◆ WORK INSTRUCTION
Look through the data below and extract, unchanged, the lines from the one that contains "Amazing Tour" to the one that contains "with 7,146 people are r", both included.

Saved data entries
--

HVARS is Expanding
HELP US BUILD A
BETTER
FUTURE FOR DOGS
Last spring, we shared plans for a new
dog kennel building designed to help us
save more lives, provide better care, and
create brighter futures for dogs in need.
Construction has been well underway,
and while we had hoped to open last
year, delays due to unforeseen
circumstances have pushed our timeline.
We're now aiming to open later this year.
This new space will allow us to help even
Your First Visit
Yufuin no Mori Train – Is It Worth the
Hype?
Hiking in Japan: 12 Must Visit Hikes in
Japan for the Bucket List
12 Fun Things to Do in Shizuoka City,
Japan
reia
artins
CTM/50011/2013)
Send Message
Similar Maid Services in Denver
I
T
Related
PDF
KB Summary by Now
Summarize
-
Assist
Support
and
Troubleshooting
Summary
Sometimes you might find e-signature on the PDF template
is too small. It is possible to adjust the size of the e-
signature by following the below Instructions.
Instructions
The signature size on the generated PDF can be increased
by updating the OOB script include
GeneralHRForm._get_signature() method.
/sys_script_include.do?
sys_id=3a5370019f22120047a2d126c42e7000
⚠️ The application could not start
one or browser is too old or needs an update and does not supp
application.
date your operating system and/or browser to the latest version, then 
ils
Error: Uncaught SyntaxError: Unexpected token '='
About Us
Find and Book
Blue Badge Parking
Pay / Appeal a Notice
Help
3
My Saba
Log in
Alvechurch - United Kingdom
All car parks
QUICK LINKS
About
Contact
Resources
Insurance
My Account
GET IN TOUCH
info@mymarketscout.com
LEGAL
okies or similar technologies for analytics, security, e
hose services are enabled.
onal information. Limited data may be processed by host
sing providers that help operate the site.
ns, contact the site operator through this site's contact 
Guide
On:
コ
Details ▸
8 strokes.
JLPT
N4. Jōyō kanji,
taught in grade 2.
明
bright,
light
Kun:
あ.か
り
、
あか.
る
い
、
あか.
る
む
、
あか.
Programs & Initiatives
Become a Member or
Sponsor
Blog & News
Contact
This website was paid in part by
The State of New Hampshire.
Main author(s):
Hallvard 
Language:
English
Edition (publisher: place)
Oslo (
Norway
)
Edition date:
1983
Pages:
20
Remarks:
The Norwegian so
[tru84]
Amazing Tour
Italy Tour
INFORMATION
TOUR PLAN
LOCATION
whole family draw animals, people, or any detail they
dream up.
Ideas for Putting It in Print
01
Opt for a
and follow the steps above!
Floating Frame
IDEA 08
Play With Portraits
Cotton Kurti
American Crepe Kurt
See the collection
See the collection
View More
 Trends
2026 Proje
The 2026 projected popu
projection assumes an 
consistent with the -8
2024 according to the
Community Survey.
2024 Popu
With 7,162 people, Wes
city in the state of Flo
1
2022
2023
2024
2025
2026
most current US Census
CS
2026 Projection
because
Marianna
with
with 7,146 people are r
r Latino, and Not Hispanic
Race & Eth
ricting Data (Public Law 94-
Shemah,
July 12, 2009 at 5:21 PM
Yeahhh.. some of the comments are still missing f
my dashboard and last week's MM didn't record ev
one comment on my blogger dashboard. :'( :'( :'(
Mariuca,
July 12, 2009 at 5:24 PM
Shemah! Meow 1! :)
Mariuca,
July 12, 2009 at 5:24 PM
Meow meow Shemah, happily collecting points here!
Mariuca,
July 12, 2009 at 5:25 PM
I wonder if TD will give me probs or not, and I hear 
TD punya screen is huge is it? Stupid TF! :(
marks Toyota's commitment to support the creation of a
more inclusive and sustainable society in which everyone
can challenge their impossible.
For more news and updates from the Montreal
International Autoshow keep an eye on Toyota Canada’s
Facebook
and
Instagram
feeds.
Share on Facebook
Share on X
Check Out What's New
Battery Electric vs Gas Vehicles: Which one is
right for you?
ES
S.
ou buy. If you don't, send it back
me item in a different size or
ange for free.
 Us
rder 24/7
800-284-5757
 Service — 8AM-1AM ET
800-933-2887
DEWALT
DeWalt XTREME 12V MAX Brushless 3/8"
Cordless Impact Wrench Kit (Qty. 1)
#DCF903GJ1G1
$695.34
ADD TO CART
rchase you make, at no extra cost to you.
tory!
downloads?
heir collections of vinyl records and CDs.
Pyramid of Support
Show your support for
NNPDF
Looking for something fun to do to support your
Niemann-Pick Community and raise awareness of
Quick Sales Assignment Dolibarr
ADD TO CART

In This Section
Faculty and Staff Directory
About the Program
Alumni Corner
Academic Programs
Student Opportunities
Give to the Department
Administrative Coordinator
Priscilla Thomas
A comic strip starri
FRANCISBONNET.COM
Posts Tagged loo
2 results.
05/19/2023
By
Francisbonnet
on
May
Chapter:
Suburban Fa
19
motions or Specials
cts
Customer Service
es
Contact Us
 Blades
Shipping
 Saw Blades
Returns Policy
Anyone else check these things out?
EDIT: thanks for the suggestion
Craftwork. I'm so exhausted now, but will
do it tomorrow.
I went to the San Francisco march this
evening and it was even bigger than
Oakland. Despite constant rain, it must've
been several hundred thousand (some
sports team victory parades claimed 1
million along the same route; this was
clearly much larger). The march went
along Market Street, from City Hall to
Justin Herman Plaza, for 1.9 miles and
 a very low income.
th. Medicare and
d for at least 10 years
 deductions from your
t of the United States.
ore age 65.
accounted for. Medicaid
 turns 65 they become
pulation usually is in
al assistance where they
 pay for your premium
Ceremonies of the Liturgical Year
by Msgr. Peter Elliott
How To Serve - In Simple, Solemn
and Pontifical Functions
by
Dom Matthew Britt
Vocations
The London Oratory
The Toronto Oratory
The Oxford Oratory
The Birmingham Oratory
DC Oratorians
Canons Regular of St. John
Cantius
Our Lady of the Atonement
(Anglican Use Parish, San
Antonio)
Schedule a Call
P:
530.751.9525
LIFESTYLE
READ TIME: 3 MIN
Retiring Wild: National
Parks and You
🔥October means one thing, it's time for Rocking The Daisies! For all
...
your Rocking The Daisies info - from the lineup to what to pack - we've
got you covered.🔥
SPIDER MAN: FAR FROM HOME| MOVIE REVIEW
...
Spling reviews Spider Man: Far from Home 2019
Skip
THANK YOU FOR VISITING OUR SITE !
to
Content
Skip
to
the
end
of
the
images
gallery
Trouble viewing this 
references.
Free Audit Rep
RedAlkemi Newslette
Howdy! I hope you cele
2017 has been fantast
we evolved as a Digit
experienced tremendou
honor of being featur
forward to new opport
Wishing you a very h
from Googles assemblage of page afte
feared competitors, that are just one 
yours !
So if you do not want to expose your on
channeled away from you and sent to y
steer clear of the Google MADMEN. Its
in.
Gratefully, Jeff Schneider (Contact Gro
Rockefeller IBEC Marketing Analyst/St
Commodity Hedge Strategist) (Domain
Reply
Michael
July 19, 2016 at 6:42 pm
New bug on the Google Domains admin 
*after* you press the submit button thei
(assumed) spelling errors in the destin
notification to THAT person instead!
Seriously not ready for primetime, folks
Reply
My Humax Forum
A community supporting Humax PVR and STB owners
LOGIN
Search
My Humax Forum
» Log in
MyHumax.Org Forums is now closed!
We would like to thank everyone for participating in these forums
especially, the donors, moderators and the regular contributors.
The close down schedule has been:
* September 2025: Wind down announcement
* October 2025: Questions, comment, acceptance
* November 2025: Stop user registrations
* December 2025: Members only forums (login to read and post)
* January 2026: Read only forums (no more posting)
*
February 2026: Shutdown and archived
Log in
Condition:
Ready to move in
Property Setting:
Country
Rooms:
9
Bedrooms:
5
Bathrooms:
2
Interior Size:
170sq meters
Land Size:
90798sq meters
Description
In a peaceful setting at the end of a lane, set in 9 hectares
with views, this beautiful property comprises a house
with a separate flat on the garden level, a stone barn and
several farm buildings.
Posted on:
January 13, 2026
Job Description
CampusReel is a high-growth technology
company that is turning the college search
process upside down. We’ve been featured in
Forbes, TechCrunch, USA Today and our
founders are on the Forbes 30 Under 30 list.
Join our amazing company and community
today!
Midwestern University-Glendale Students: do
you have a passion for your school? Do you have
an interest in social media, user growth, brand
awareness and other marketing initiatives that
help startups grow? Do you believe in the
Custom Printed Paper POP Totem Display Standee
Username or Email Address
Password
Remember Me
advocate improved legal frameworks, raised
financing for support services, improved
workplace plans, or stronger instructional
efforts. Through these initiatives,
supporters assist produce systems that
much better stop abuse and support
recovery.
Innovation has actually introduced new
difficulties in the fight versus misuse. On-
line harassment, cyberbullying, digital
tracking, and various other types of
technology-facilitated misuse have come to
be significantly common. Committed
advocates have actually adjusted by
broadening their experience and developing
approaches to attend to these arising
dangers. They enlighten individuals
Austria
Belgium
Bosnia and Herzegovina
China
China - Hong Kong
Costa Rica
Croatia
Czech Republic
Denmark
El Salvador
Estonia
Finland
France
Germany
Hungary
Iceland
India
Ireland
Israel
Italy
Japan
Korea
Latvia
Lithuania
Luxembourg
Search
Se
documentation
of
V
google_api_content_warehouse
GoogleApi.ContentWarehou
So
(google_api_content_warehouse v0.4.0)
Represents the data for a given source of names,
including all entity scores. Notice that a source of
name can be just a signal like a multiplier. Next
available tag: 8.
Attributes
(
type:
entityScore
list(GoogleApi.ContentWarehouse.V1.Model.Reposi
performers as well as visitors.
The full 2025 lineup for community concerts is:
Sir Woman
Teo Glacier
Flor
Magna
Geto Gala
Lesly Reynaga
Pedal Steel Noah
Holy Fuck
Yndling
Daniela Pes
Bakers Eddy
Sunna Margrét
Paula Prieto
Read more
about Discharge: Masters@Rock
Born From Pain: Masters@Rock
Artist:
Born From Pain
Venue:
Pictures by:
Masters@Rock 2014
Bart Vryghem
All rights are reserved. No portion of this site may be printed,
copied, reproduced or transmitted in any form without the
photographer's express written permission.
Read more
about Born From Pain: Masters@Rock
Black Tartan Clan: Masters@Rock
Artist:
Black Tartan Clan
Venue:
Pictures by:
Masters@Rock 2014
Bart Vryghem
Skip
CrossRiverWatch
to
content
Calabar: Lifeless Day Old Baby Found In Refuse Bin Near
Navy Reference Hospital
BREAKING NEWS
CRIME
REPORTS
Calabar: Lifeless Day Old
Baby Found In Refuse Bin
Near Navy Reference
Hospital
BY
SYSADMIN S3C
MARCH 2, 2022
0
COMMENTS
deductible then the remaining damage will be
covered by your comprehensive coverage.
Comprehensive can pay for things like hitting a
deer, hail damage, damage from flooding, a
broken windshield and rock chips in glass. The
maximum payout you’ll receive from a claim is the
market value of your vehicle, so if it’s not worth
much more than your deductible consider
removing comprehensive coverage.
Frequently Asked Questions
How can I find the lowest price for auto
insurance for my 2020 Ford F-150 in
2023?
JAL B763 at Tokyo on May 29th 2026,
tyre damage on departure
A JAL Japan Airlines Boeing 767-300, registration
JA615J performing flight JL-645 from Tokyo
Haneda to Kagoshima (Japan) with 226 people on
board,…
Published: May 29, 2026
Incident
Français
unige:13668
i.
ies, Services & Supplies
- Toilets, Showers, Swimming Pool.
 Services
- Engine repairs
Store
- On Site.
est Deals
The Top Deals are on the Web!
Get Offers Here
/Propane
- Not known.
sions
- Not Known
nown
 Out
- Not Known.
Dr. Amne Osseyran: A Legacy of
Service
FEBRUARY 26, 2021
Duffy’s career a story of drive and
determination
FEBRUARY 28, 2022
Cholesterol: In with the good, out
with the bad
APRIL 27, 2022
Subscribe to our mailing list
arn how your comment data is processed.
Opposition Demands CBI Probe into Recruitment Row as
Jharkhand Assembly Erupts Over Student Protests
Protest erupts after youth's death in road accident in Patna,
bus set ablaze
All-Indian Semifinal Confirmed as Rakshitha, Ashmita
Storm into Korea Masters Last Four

--

◆ SOLUTION TO THIS TASK
Amazing Tour
Italy Tour
INFORMATION
TOUR PLAN
LOCATION
whole family draw animals, people, or any detail they
dream up.
Ideas for Putting It in Print
01
Opt for a
and follow the steps above!
Floating Frame
IDEA 08
Play With Portraits
Cotton Kurti
American Crepe Kurt
See the collection
See the collection
View More
 Trends
2026 Proje
The 2026 projected popu
projection assumes an 
consistent with the -8
2024 according to the
Community Survey.
2024 Popu
With 7,162 people, Wes
city in the state of Flo
1
2022
2023
2024
2025
2026
most current US Census
CS
2026 Projection
because
Marianna
with
with 7,146 people are r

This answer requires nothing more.